Re: Copying Data Blocks

"Rohit Sharma" <imreckless@xxxxxxxxx> · Tue, 13 Jan 2009 12:27:36 +0530

On Mon, Jan 12, 2009 at 11:48 PM, Manish Katiyar <mkatiyar@xxxxxxxxx> wrote:
> On Mon, Jan 12, 2009 at 11:31 PM, Sandeep K Sinha
> <sandeepksinha@xxxxxxxxx> wrote:
>> Hi Peter,
>>
>> On Mon, Jan 12, 2009 at 9:49 PM, Peter Teoh <htmldeveloper@xxxxxxxxx> wrote:
>>> On Mon, Jan 12, 2009 at 4:26 PM, Sandeep K Sinha
>>> <sandeepksinha@xxxxxxxxx> wrote:
>>>> Hi Peter,
>>>>
>>>> Don't you think that if will restrict this to a specific file system.
>>>> VFS inode should be used rather than the FS incore inode ?
>>>>
>>>
>>> vfs have an API:   fsync_buffer_list(), and
>>> invalidate_inode_buffers(), and these API seemed to used spinlock for
>>> syncing:
>>>
>>> void invalidate_inode_buffers(struct inode *inode)
>>> {
>>>        if (inode_has_buffers(inode)) {
>>>                struct address_space *mapping = &inode->i_data;
>>>                struct list_head *list = &mapping->private_list;
>>>                struct address_space *buffer_mapping = mapping->assoc_mapping;
>>>
>>>                spin_lock(&buffer_mapping->private_lock);
>>>                while (!list_empty(list))
>>>
>>> __remove_assoc_queue(BH_ENTRY(list->next));======> modify this for
>>> writing out the data instead.
>>>                spin_unlock(&buffer_mapping->private_lock);
>>>        }
>>> }
>>> EXPORT_SYMBOL(invalidate_inode_buffers);
>>>
>>>
>>>> The purpose if to sleep all the i/o's when we are updating the i_data
>>>> from the new inode to the old inode ( updation of the data blocks ).
>>>>
>>>> I think i_alloc_sem should work here, but could not find any instance
>>>> of its use in the code.
>>>
>>> for the case of ext3's blcok allocation, the lock seemed to be
>>> truncate_mutex - read the remark:
>>>
>>>        /*
>>>         * From here we block out all ext3_get_block() callers who want to
>>>         * modify the block allocation tree.
>>>         */
>>>        mutex_lock(&ei->truncate_mutex);
>>>
>>> So while it is building the tree, the mutex will lock it.
>>>
>>> And the remarks for ext3_get_blocks_handle() are:
>>>
>>> /*
>>>  * Allocation strategy is simple: if we have to allocate something, we will
>>>  * have to go the whole way to leaf.

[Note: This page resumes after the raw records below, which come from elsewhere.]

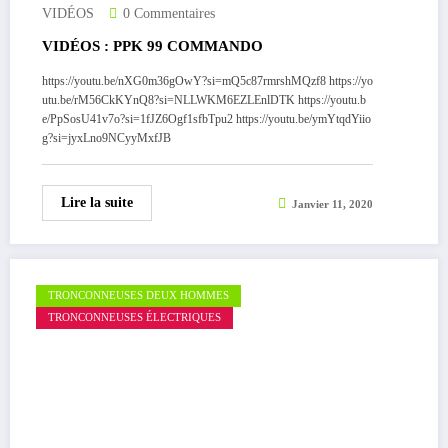
VIDÉOS
0 Commentaires
VIDÉOS : PPK 99 COMMANDO
https://youtu.be/nXG0m36gOwY?si=mQ5c87rmrshMQzf8 https://yo
utu.be/rM56CkKYnQ8?si=NLLWKM6EZLEnlDTK https://youtu.b
e/PpSosU41v7o?si=1fJZ6Ogf1sfbTpu2 https://youtu.be/ymYtqdYiio
g?si=jyxLno9NCyyMxfJB
Lire la suite
Janvier 11, 2020
TRONCONNEUSES DEUX HOMMES
TRONCONNEUSES ÉLECTRIQUES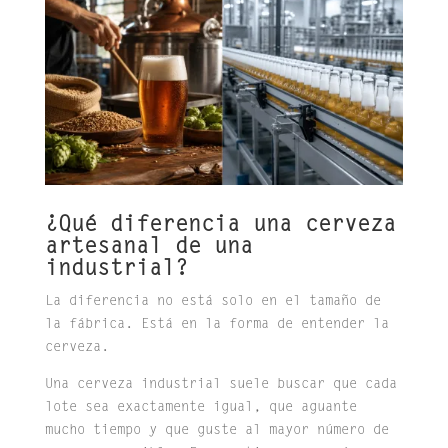
¿Qué diferencia una cerveza
artesanal de una
industrial?
La diferencia no está solo en el tamaño de
la fábrica. Está en la forma de entender la
cerveza.
Una cerveza industrial suele buscar que cada
lote sea exactamente igual, que aguante
mucho tiempo y que guste al mayor número de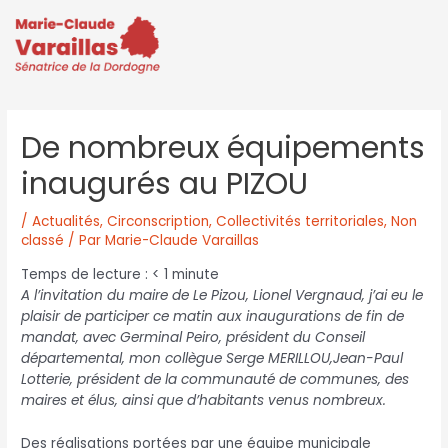
De nombreux équipements
inaugurés au PIZOU
/
Actualités
,
Circonscription
,
Collectivités territoriales
,
Non
classé
/ Par
Marie-Claude Varaillas
Temps de lecture :
< 1
minute
A l’invitation du maire de Le Pizou, Lionel Vergnaud, j’ai eu le
plaisir de participer ce matin aux inaugurations de fin de
mandat, avec Germinal Peiro, président du Conseil
départemental, mon collègue Serge MERILLOU,Jean-Paul
Lotterie, président de la communauté de communes, des
maires et élus, ainsi que d’habitants venus nombreux.
Des réalisations portées par une équipe municipale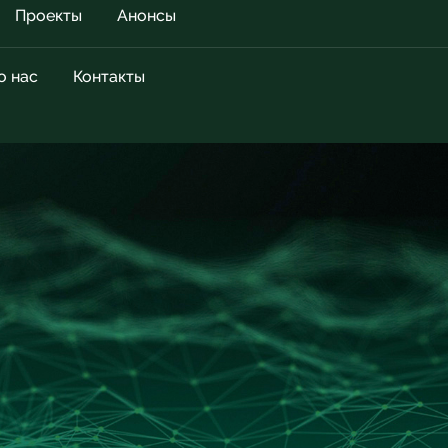
Проекты
Анонсы
о нас
Контакты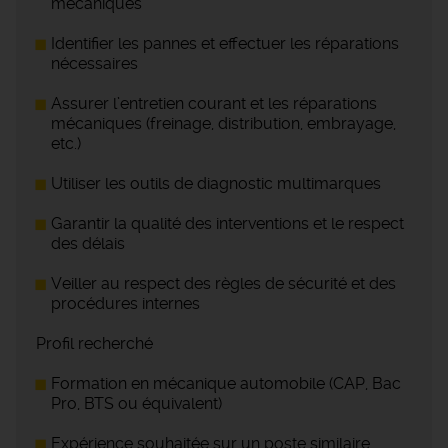
mécaniques
Identifier les pannes et effectuer les réparations
nécessaires
Assurer l’entretien courant et les réparations
mécaniques (freinage, distribution, embrayage,
etc.)
Utiliser les outils de diagnostic multimarques
Garantir la qualité des interventions et le respect
des délais
Veiller au respect des règles de sécurité et des
procédures internes
Profil recherché
Formation en mécanique automobile (CAP, Bac
Pro, BTS ou équivalent)
Expérience souhaitée sur un poste similaire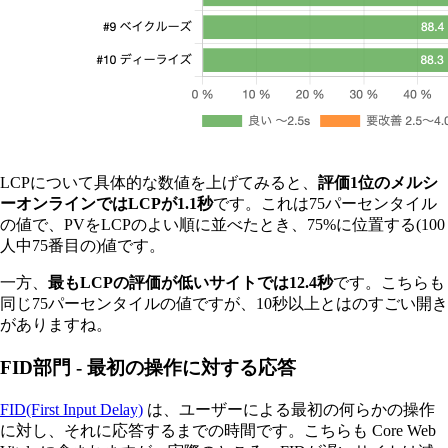
LCPについて具体的な数値を上げてみると、
評価1位のメルシ
ーオンラインではLCPが1.1秒
です。これは75パーセンタイル
の値で、PVをLCPのよい順に並べたとき、75%に位置する(100
人中75番目の)値です。
一方、
最もLCPの評価が低いサイトでは12.4秒
です。こちらも
同じ75パーセンタイルの値ですが、10秒以上とはのすごい開き
がありますね。
FID部門 - 最初の操作に対する応答
FID(First Input Delay)
は、ユーザーによる最初の何らかの操作
に対し、それに応答するまでの時間です。こちらも Core Web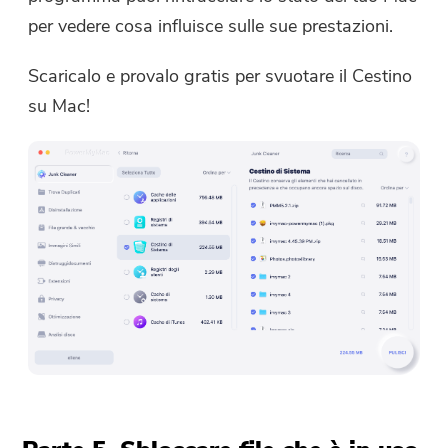
per vedere cosa influisce sulle sue prestazioni.
Scaricalo e provalo gratis per svuotare il Cestino
su Mac!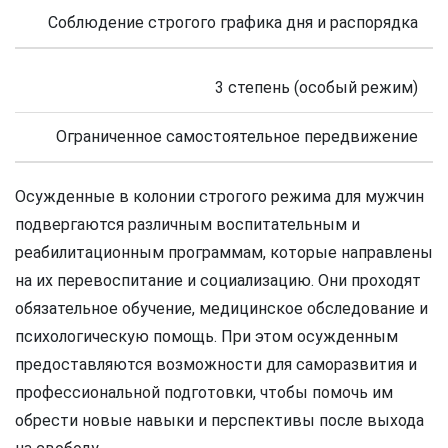
Соблюдение строгого графика дня и распорядка
3 степень (особый режим)
Ограниченное самостоятельное передвижение
Осужденные в колонии строгого режима для мужчин
подвергаются различным воспитательным и
реабилитационным программам, которые направлены
на их перевоспитание и социализацию. Они проходят
обязательное обучение, медицинское обследование и
психологическую помощь. При этом осужденным
предоставляются возможности для саморазвития и
профессиональной подготовки, чтобы помочь им
обрести новые навыки и перспективы после выхода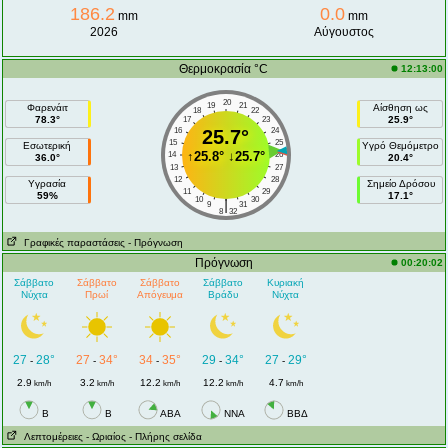
186.2
0.0
mm
mm
2026
Αύγουστος
Θερμοκρασία °C
12:13:00
20
19
21
Φαρενάιτ
Αίσθηση ως
18
22
78.3°
25.9°
17
23
16
25.7°
24
15
25
Εσωτερική
Υγρό Θεμόμετρο
↑
25.8°
↓
25.7°
14
26
36.0°
20.4°
13
27
12
28
Υγρασία
Σημείο Δρόσου
11
29
59%
17.1°
10
30
|
9
31
8
32
Γραφικές παραστάσεις
- Πρόγνωση
Πρόγνωση
00:20:02
Σάββατο
Σάββατο
Σάββατο
Σάββατο
Κυριακή
Νύχτα
Πρωί
Απόγευμα
Βράδυ
Νύχτα
27
28°
27
34°
34
35°
29
34°
27
29°
-
-
-
-
-
2.9
3.2
12.2
12.2
4.7
km/h
km/h
km/h
km/h
km/h
Β
Β
AΒA
NNA
ΒΒΔ
Λεπτομέρειες
- Ωριαίος
- Πλήρης σελίδα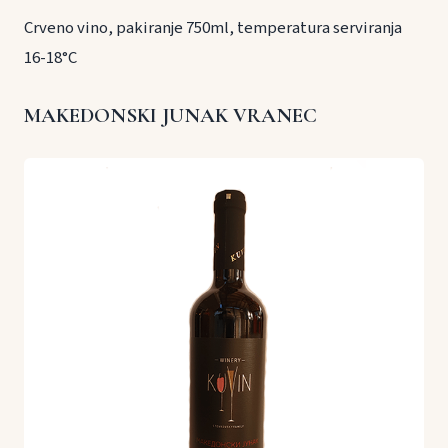
Crveno vino, pakiranje 750ml, temperatura serviranja
16-18°C
MAKEDONSKI JUNAK VRANEC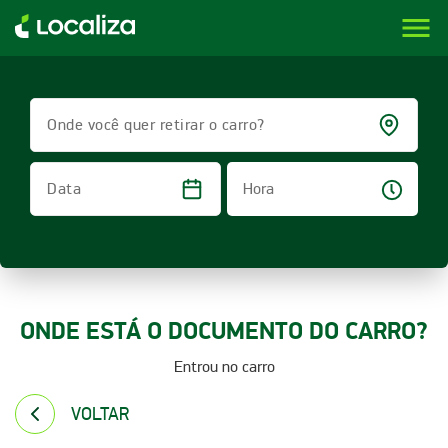
menu
LOCALIZA ALUGUEL DE CARROS | LOCALIZA
Onde você quer retirar o carro?
Hora
Data
ONDE ESTÁ O DOCUMENTO DO CARRO?
Entrou no carro
VOLTAR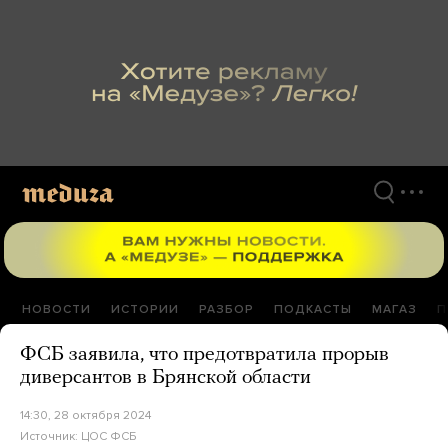
Перейти
к
материалам
НОВОСТИ
ИСТОРИИ
РАЗБОР
ПОДКАСТЫ
МАГАЗ
П
ФСБ заявила, что предотвратила прорыв
диверсантов в Брянской области
14:30, 28 октября 2024
Источник:
ЦОС ФСБ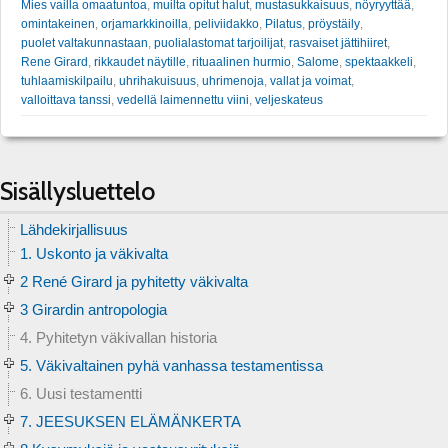
Mies vailla omaatuntoa
,
muilta opitut halut
,
mustasukkaisuus
,
nöyryyttää
,
omintakeinen
,
orjamarkkinoilla
,
peliviidakko
,
Pilatus
,
pröystäily
,
puolet valtakunnastaan
,
puolialastomat tarjoilijat
,
rasvaiset jättihiiret
,
Rene Girard
,
rikkaudet näytille
,
rituaalinen hurmio
,
Salome
,
spektaakkeli
,
tuhlaamiskilpailu
,
uhrihakuisuus
,
uhrimenoja
,
vallat ja voimat
,
valloittava tanssi
,
vedellä laimennettu viini
,
veljeskateus
Sisällysluettelo
Lähdekirjallisuus
1. Uskonto ja väkivalta
2 René Girard ja pyhitetty väkivalta
3 Girardin antropologia
4. Pyhitetyn väkivallan historia
5. Väkivaltainen pyhä vanhassa testamentissa
6. Uusi testamentti
7. JEESUKSEN ELÄMÄNKERTA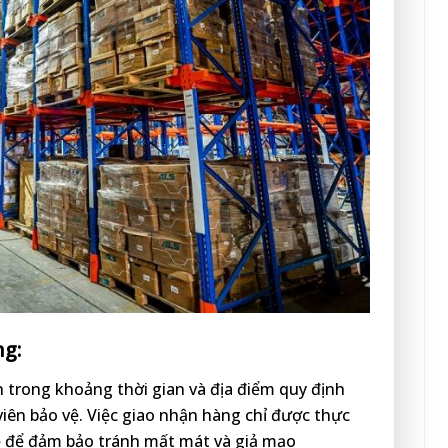
ng:
 trong khoảng thời gian và địa điểm quy định
viên bảo vệ. Việc giao nhận hàng chỉ được thực
vệ để đảm bảo tránh mất mát và giả mạo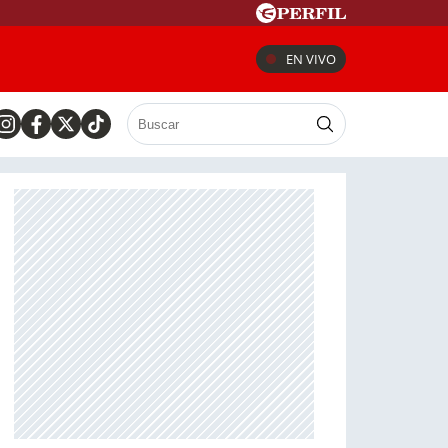
EN VIVO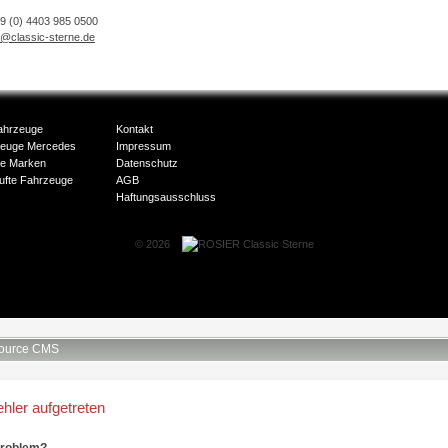
49 (0) 4403 985 0500
o@classic-sterne.de
ahrzeuge
Kontakt
zeuge Mercedes
Impressum
e Marken
Datenschutz
ufte Fahrzeuge
AGB
Haftungsausschluss
© 2026
ource CMS
ehler aufgetreten
Problem?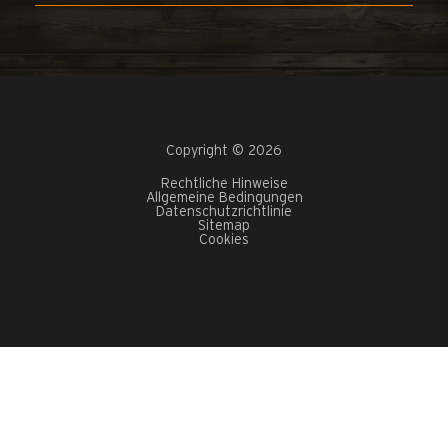
Copyright © 2026
Rechtliche Hinweise
Allgemeine Bedingungen
Datenschutzrichtlinie
Sitemap
Cookies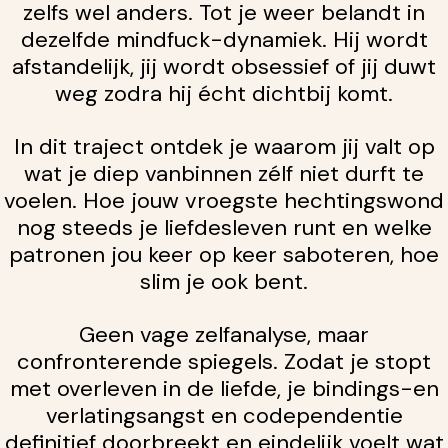
zelfs wel anders. Tot je weer belandt in
dezelfde mindfuck-dynamiek. Hij wordt
afstandelijk, jij wordt obsessief of jij duwt
weg zodra hij écht dichtbij komt.
In dit traject ontdek je waarom jij valt op
wat je diep vanbinnen zélf niet durft te
voelen. Hoe jouw vroegste hechtingswond
nog steeds je liefdesleven runt en welke
patronen jou keer op keer saboteren, hoe
slim je ook bent.
Geen vage zelfanalyse, maar
confronterende spiegels. Zodat je stopt
met overleven in de liefde, je bindings-en
verlatingsangst en codependentie
definitief doorbreekt en eindelijk voelt wat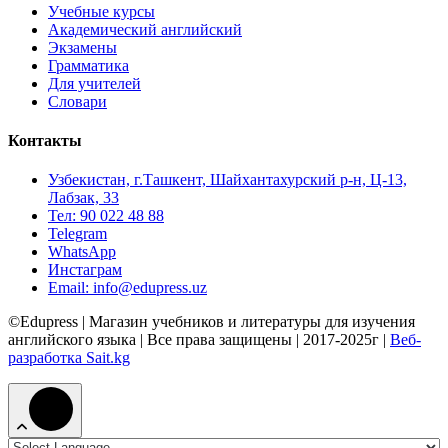
Учебные курсы
Академический английский
Экзамены
Грамматика
Для учителей
Словари
Контакты
Узбекистан, г.Ташкент, Шайхантахурский р-н, Ц-13,
Лабзак, 33
Тел: 90 022 48 88
Telegram
WhatsApp
Инстаграм
Email: info@edupress.uz
©Edupress | Магазин учебников и литературы для изучения
английского языка | Все права защищены | 2017-2025г |
Веб-
разработка Sait.kg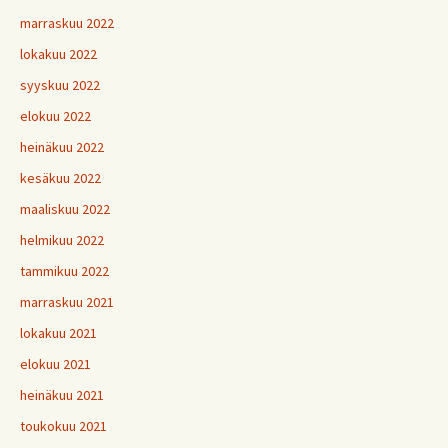
marraskuu 2022
lokakuu 2022
syyskuu 2022
elokuu 2022
heinäkuu 2022
kesäkuu 2022
maaliskuu 2022
helmikuu 2022
tammikuu 2022
marraskuu 2021
lokakuu 2021
elokuu 2021
heinäkuu 2021
toukokuu 2021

So let's do it before attaching anything
>>>  * to tree, set linkage between the newborn blocks, write them if sync is
>>>  * required, recheck the path, free and repeat if check fails, otherwise
>>>  * set the last missing link (that will protect us from any truncate-generated
>>> ...
>>>
>>> reading the source....go down and see the mutex_lock() (where
>>> multiblock allocation are needed) and after the lock, all the blocks
>>> allocation/merging etc are done:
>>>
>>>        /* Next simple case - plain lookup or failed read of indirect block */
>>>        if (!create || err == -EIO)
>>>                goto cleanup;
>>>
>>>        mutex_lock(&ei->truncate_mutex);
>>> <snip>
>>>        count = ext3_blks_to_allocate(partial, indirect_blks,
>>>                                        maxblocks, blocks_to_boundary);
>>> <snip>
>>>        err = ext3_alloc_branch(handle, inode, indirect_blks, &count, goal,
>>>                                offsets + (partial - chain), partial);
>>>
>>>
>>>> It's working fine currently with i_mutex, meaning if we hold a i_mutex
>>>
>>> as far as i know, i_mutex are used for modifying inode's structures information:
>>>
>>> grep for i_mutex in fs/ext3/ioctl.c and everytime there is a need to
>>> maintain inode's structural info, the lock on i_mutex is called.
>>>
>>>> lock on the inode while updating the i_data pointers.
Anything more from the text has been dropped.